### [Aim of the exercise]
Determine how many lines in the entries below hold "nummer". Respond with that number only.

### [Exercise data]
______________________________

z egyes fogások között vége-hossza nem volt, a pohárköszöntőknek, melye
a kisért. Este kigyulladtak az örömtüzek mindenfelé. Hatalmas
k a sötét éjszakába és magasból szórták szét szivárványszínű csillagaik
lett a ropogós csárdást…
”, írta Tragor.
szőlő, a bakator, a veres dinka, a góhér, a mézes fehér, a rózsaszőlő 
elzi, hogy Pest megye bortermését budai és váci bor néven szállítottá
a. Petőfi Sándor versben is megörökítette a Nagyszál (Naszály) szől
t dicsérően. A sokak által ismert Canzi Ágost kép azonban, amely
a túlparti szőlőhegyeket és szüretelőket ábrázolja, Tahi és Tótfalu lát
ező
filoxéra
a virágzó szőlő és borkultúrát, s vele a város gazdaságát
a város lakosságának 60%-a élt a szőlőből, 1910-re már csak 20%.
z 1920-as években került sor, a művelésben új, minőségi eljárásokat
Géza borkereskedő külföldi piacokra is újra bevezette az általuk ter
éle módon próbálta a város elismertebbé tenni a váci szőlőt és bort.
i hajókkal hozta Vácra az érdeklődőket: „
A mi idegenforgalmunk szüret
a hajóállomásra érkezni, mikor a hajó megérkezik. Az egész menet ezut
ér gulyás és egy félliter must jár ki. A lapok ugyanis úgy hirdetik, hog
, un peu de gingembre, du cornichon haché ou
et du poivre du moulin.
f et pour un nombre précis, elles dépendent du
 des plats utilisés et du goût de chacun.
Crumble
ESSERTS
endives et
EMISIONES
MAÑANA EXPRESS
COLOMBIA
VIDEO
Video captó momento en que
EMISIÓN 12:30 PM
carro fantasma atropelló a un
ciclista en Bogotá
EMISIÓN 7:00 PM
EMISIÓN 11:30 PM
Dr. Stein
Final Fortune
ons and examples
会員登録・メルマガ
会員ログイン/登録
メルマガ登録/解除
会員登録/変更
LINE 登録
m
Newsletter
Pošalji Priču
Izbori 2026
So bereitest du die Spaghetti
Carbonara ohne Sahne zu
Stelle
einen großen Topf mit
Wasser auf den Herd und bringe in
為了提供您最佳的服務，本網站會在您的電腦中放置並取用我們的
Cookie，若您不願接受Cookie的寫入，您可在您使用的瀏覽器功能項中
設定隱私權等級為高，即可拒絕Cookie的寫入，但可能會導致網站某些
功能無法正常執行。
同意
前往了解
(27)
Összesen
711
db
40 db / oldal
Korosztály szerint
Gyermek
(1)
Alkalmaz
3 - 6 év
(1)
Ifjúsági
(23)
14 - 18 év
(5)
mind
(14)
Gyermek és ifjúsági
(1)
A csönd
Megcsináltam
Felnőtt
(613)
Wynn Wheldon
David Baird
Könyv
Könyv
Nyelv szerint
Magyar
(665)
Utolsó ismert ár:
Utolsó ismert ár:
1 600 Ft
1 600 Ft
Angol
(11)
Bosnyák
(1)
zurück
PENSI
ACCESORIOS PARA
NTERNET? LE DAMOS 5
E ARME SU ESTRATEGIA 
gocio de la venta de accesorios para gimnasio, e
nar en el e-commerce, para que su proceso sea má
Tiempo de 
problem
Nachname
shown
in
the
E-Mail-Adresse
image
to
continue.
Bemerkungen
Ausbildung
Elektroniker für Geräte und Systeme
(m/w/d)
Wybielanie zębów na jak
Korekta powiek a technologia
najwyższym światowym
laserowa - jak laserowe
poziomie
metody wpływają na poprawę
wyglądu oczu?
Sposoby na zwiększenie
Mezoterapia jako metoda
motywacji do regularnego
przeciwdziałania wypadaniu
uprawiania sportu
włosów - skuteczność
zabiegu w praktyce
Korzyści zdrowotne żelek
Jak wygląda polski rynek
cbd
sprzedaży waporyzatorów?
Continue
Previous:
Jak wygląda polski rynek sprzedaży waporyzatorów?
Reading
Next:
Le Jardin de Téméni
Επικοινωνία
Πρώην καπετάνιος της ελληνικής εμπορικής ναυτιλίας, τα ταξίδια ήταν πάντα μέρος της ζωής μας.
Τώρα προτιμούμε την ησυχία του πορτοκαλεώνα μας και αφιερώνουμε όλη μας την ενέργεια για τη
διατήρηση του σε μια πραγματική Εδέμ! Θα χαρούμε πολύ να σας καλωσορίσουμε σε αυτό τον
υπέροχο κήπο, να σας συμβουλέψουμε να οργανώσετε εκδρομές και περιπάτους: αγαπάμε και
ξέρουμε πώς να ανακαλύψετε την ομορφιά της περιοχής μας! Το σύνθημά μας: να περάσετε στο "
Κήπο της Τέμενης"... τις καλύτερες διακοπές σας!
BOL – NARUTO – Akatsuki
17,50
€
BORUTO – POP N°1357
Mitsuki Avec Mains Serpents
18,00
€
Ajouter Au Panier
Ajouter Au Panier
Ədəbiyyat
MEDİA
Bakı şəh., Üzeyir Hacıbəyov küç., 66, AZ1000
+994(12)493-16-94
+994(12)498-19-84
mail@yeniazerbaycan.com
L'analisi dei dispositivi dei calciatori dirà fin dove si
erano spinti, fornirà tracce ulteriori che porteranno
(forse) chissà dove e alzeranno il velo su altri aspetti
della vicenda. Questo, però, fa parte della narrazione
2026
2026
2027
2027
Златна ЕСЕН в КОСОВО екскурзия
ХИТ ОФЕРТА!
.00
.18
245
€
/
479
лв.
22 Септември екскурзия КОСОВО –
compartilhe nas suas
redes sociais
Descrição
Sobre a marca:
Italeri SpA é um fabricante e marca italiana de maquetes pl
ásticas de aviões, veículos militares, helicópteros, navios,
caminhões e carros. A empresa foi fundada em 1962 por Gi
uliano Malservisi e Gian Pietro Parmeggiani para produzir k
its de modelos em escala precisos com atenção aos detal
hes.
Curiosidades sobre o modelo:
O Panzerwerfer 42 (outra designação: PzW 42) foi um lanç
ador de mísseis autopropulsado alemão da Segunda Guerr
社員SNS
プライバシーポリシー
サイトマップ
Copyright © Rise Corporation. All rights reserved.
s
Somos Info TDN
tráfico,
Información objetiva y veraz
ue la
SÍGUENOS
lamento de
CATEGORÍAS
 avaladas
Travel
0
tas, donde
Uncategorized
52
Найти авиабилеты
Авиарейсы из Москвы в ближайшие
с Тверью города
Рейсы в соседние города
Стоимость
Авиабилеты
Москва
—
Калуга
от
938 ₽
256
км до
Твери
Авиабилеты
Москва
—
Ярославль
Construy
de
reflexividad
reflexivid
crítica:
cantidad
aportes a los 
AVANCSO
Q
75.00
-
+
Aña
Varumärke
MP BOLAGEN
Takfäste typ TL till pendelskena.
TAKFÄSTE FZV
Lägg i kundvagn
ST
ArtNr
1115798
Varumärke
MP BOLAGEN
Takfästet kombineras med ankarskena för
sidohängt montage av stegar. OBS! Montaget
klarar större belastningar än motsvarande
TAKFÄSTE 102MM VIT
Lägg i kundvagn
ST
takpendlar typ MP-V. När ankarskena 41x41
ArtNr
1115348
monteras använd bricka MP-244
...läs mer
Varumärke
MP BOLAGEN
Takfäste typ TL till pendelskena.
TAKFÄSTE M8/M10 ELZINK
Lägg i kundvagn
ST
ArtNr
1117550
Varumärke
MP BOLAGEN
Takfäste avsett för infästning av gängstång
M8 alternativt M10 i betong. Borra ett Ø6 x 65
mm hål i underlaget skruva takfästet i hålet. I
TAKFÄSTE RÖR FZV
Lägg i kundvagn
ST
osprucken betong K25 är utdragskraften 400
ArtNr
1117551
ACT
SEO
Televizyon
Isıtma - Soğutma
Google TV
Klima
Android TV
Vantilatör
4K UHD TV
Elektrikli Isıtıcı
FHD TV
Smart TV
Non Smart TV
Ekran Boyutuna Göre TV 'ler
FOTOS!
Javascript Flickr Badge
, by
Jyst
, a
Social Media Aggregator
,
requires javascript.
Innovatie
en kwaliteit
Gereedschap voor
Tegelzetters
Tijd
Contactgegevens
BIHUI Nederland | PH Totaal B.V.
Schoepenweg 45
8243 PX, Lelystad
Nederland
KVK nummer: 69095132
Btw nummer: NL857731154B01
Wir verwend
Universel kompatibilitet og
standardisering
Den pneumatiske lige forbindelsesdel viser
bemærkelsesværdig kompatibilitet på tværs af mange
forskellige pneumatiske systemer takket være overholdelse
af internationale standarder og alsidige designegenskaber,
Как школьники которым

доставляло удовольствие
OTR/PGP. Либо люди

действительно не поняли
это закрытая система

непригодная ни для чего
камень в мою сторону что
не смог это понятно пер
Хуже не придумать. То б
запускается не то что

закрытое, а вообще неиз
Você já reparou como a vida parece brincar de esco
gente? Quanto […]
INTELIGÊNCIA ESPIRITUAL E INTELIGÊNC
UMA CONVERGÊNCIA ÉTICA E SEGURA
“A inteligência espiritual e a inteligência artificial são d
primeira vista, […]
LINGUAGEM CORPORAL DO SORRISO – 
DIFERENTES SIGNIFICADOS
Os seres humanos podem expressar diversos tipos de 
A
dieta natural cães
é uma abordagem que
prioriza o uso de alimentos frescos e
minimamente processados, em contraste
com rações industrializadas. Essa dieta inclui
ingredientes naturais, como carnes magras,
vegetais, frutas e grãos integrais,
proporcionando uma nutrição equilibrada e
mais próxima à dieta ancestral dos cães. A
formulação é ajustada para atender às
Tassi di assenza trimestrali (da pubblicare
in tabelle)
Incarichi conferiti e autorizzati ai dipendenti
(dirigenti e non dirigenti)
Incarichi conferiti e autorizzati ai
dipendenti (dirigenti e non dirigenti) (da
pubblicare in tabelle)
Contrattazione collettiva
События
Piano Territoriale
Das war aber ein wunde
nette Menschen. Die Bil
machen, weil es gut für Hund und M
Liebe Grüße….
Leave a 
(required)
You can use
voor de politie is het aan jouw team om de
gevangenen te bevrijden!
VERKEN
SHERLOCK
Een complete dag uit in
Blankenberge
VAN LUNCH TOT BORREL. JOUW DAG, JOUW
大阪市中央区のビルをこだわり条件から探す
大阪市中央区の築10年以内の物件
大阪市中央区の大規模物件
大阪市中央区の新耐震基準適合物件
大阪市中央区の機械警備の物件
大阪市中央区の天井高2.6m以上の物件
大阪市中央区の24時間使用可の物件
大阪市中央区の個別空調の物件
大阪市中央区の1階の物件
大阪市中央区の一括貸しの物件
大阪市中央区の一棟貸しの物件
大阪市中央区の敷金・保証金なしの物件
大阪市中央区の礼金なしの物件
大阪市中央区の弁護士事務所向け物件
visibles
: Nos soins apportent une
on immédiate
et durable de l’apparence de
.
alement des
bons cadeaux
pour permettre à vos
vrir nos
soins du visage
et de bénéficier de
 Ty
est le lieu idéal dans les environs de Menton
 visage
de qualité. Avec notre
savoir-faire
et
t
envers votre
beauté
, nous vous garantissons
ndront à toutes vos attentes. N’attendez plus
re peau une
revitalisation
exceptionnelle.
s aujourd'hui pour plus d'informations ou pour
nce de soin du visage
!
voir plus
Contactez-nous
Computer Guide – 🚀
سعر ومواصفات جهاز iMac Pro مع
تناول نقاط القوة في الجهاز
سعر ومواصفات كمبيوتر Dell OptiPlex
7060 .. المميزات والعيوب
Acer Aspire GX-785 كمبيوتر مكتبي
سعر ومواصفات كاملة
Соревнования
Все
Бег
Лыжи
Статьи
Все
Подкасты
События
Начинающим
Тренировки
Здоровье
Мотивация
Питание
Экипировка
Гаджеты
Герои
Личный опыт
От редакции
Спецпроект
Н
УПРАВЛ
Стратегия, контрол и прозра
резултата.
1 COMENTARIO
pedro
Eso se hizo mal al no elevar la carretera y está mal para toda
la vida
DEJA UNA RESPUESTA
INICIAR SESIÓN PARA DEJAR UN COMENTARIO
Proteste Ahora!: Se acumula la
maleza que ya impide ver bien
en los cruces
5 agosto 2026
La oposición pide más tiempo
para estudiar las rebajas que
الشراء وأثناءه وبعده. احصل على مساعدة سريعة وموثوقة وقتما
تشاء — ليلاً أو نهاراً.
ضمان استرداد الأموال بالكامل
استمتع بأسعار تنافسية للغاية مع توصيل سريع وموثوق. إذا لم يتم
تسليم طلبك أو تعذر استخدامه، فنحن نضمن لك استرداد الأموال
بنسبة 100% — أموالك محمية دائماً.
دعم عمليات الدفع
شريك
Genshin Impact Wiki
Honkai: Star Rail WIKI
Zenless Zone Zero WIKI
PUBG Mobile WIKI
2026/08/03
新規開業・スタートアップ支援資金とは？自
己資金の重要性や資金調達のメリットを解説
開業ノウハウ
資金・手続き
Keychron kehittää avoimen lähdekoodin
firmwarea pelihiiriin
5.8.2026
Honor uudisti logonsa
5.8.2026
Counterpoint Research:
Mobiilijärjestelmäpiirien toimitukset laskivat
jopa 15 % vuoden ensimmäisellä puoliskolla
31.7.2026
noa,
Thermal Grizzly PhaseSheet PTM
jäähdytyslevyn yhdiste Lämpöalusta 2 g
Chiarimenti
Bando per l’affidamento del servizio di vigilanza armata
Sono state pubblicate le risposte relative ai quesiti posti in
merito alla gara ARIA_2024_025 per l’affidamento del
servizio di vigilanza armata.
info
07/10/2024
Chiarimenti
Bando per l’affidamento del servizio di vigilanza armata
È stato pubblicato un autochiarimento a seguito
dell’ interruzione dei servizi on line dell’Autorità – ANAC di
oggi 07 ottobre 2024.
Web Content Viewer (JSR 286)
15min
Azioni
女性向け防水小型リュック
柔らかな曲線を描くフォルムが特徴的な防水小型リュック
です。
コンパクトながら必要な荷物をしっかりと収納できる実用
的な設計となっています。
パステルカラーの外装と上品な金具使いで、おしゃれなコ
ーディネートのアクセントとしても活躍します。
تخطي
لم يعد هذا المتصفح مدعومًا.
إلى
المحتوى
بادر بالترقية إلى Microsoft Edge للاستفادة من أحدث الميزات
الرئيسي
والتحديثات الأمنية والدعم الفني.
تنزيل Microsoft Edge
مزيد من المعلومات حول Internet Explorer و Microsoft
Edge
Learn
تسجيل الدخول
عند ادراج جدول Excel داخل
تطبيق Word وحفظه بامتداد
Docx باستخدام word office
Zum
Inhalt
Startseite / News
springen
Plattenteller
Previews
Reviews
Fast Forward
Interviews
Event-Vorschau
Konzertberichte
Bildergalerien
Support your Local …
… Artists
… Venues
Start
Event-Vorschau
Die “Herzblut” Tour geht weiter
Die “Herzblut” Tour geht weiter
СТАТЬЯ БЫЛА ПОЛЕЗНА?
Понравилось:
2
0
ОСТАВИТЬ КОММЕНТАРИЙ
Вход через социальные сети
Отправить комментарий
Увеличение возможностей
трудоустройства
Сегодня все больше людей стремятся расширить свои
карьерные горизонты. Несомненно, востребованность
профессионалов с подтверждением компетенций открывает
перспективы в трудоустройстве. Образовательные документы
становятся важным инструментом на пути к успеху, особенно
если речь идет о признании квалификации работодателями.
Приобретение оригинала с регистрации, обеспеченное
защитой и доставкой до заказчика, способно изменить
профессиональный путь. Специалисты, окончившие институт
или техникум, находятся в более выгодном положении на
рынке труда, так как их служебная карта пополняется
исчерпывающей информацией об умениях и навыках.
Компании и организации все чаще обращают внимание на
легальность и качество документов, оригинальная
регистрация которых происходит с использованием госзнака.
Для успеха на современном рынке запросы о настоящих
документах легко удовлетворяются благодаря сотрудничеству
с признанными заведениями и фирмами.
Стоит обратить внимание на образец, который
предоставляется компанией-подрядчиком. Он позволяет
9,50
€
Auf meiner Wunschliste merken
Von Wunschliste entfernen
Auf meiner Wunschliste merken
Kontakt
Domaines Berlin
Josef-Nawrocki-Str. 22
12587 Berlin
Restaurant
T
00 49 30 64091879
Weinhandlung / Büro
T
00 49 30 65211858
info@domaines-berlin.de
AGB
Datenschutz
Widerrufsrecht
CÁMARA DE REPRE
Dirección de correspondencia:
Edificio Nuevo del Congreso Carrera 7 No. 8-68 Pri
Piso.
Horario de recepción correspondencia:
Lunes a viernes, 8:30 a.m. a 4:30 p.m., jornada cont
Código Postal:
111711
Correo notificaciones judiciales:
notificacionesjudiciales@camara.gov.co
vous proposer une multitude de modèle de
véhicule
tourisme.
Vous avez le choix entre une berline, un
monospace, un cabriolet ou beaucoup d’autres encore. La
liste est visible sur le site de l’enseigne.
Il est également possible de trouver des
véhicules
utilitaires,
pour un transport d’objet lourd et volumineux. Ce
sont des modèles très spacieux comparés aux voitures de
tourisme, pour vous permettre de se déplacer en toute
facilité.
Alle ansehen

______________________________

### [Solution to this exercise]
2